For decades, cardiologists have used the diagnostic coronary angiogram
to identify patients most likely to benefit from revascularization. However, in
the modern era of multiple risk factors in an aging population, we rarely find
a simple, straightforward culprit lesion amenable to PCI. Instead, we are
commonly faced with diffuse atherosclerosis and multiple coronary lesions with
varying degrees of stenosis, each of which may or may not be responsible for
our patient’s ischemic syndrome. Furthermore, some of these lesions may
represent “vulnerable plaques” at risk of precipitating a future
coronary event, and the recent PROSPECT study demonstrated that some plaque
characteristics related to future coronary events may be detected with imaging
technologies in the cath lab.
Questions arise as to whether we should just stent all the tight
stenoses or bypass all vessels with atherosclerosis; the answer to these
questions is a resounding “no.” Clearly, there are patients and
lesions that benefit from revascularization and others in which
revascularization causes as many problems as it fixes. Although PCI outcomes
have improved since the introduction of stents, we remain challenged by
complications, including distal embolization, no-reflow, dissection,
periprocedural MI, stent thrombosis and restenosis. Intraprocedural events are
somewhat difficult to quantify, but periprocedural MI still occurs after 3% to
15% of PCI procedures, while repeat revascularization and short-term
readmission rates remain around 10% to 15% despite drug-eluting stents and
contemporary medical therapy. With more than 1.2 million PCI procedures
performed annually in the United States, these complications contribute
significantly to the burden of health care expenses in addition to the adverse
effects on each individual patient.
With this background in mind, many investigators have worked to optimize
PCI performance based on data obtained during the PCI procedure itself.

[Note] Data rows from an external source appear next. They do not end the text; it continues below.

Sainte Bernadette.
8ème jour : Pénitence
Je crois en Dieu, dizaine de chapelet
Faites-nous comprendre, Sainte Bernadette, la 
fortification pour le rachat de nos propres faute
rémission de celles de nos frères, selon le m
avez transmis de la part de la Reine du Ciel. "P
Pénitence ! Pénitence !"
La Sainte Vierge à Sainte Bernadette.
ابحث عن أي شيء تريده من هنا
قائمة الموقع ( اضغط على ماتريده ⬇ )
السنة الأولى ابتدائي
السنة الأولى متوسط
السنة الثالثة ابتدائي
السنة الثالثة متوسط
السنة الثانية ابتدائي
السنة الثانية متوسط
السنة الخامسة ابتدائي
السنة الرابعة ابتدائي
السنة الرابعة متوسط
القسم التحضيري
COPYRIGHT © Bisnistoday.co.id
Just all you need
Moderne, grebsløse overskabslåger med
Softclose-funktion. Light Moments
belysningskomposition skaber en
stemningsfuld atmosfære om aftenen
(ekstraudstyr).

Treatment of ischemic lesions and avoidance of PCI in nonischemic lesions using
fractional flow reserve is one approach to properly select targets for
revascularization. IVUS provides information about plaque anatomy and structure
(and to a limited degree, plaque composition), and the larger stent lumens
achieved by IVUS-guided PCI translate into lower rates of early stent
malapposition and, potentially, future complications such as stent thrombosis
Advancement in Imaging
One of the most intriguing new technologies to help evaluate coronary
atherosclerosis is near-infrared spectroscopy (NIRS), clinically available as
LipiScan or TVC Imaging (InfraReDx). This catheter is used in a manner similar
to rotational IVUS, with NIRS acquisition mounted adjacent to an IVUS
transducer. NIRS provides real-time information regarding the lipid content of
coronary plaques, as a computer algorithm demonstrates the presence (yellow) or
absence (red) of significant lipid-core plaque (LCP), which has been previously
validated with autopsy specimens of LCP. By identifying LCP during the planning
of an interventional procedure, the NIRS data allow a new dimension of
atherosclerosis imaging — chemical composition — to augment the
physiologic and anatomic determinations derived from FFR and IVUS.

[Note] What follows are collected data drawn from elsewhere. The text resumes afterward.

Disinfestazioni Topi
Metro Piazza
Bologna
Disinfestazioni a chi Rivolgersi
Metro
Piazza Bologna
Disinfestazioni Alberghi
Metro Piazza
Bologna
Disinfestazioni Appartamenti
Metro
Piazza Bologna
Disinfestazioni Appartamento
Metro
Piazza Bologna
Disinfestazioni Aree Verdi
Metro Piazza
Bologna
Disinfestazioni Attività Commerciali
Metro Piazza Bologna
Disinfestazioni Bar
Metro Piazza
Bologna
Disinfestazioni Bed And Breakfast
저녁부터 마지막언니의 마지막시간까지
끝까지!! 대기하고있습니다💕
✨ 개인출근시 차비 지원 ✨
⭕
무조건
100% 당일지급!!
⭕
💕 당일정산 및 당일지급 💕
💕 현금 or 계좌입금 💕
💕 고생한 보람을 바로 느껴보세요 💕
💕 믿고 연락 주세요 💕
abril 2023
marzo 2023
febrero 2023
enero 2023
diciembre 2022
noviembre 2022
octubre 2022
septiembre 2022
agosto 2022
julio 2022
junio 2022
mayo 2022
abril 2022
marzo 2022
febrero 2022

Although the data obtained from NIRS imaging are striking, the TVC
catheter brings up an important question for the busy interventional
cardiologist: Why do we need chemical composition data during PCI? There are
several population-level and patient-specific reasons for considering NIRS
The Lipiscan/TVC catheter looks and functions like any standard rotational IVUS
system, but the catheter tip includes near-infrared spectroscopy adjacent to
the IVUS transducer.
Images: Joshua M. Stolker, MD;
reprinted with permission.
First, the presence of LCP potentially identifies a higher-risk subset
of patients and lesions at higher risk of subsequent coronary events, since
autopsy studies suggest that nearly 75% of sudden coronary events are caused by
rupture of LCP. Second, PCI within LCP results in higher rates of
periprocedural MI, with one multicenter study demonstrating periprocedural MI
occurring in 50% of patients with a large, NIRS-identified LCP in the target
lesion vs. only 4% of target lesions without LCP. Third, preliminary studies
have suggested higher rates of stent-edge complications such as edge dissection
or plaque disruption when stents land in LCP (potentially also contributing to
stent thrombosis or restenosis during longer-term follow-up), and
investigations into these relationships are ongoing.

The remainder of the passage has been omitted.